Wisdom of the Ancients – Introduction

Wisdom of the Ancients: Mining the Riches of Genesis 1-11

Introduction

Did God create the world in seven literal days? Where was the Garden of Eden? Were Adam and Eve really the first man and woman? Where did Cain get his wife? Did people really live to be hundreds of years old back then? Did God really destroy the world with a flood?
These are the kinds of questions that surface when people read the great narratives found in Genesis 1—11. They are questions that probe the historical character of the stories. Each is asking, “Were these stories actual historical events?”
Some Christians find these questions offensive. For them, the Bible is totally reliable, without question. If it’s what the Bible says, it’s true. End of story.
But, for others, these questions persist, waiting for an answer. They are honest questions that grow out of how we have been trained to think.
Our thinking is shaped by two cultural influences: science and reason. Science is the attempt to understand and explain our natural world using observation, study, testing, and logic. It seeks to identify verifiable facts that we can believe as true. Reason is the companion of science. It is the kind of thinking we use to determine what is true. Our reliance upon reason is the product of the Enlightenment. Both of these influences lie outside our awareness. They are simply the way we naturally think. They are how we in the modern world have been trained to think.
Naturally, these two influences impact how we read the Bible. We read, looking for facts to believe. We read, using reason to question what we read. So the questions that arise as we read these early chapters of Genesis—and the rest of the Bible, as well—are Western, scientifically oriented questions. They are questions that grow out of our ability to reason. They are questions about the facts of the stories. Are the stories accurate? Can we believe them as true?
The problem with our questions—if there is one—is that we are asking Western, scientifically-oriented questions of ancient material which came from Near East cultures. These ancient texts were written from a prescientific perspective. Each of these traits—ancient, Near Eastern, prescientific—is an important factor in our effort to understand these stories.
The ancient Hebrews, rather than using science to explain those aspects of life they did not understand, explained them in theological or spiritual terms. They viewed them as the work of gods or spirits, particularly evil spirits.
The primary way they communicated their understandings was by telling stories. They used stories to communicate from one generation to the next the spiritual truths they knew. Their stories were the vehicles they used to transmit their spiritual understanding. Thus, storytelling was a key component of their culture.
So we face a major challenge when we read the Bible.
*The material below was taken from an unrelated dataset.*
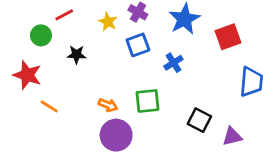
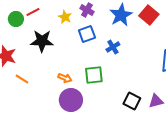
green circle: (41, 35) -> (16, 19), moved
red square: (228, 37) -> (149, 15), moved, turned -30
black star: (76, 55) -> (42, 41), size x1.6
black square: (199, 120) -> (132, 101), moved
Everything we find in the Bible is ancient, Near Eastern, and prescientific in its orientation while our orientation is Western, scientific, and reason-based.

We, the readers                    The biblical authors

Western                        Near Eastern
Scientifically-oriented, reason-based thinking    Prescientific, theologically oriented                                         thinking
Modern and Post-modern                Ancient

This contrast leads us to ask the wrong kind of questions. We ask Western questions of Near Eastern stories. We ask questions the authors never anticipated. We ask questions the Bible does not answer.
The questions we ask determine the answers we find and the conclusions we reach. Asking a question the text does not answer leads us into speculation and to pointless arguments that do nothing to nurture our spiritual lives. More significantly, asking a question the text does not answer leads us away from what the author was intending to say. We miss the truth the story teaches—truth intended to nurture our spiritual lives.
Our Western, scientifically-oriented thinking leads us to focus on the details of the story—the vehicle that carries the deeper understanding. While we would like to have answers to our Western, scientifically-oriented questions, it is more important for us to understand what the author was communicating. Our objective is to understand the spiritual truth the authors wanted us to know. This objective calls us to set aside our questions about the details of the story in order to ask a different question: what spiritual truth was the biblical writer attempting to communicate? What theological truth does this story contain? What does this story tell us about life, about ourselves, about God? These questions position us to let the text say what it was intended to say. While answering our Western, scientifically-oriented questions may satisfy our curiosity, learning the spiritual truth the biblical text contains has the potential to shape our lives.
This book approaches these ancient texts as stories originally told to communicate spiritual understanding rather than to relate historical events. It views these narratives as great theological statements reflecting the early Hebrews’ understanding of God, creation, us humans—particularly their nation, life, and the relationship that ties them together. These stories and the spiritual truths they communicate are foundational to the identity of the people of Israel. This book seeks to probe their understanding, reclaiming the insights the stories offer. It moves beyond the questions we commonly ask of these stories—Western, scientifically-oriented, reason-based questions—in order to probe the wisdom these ancient narratives offer.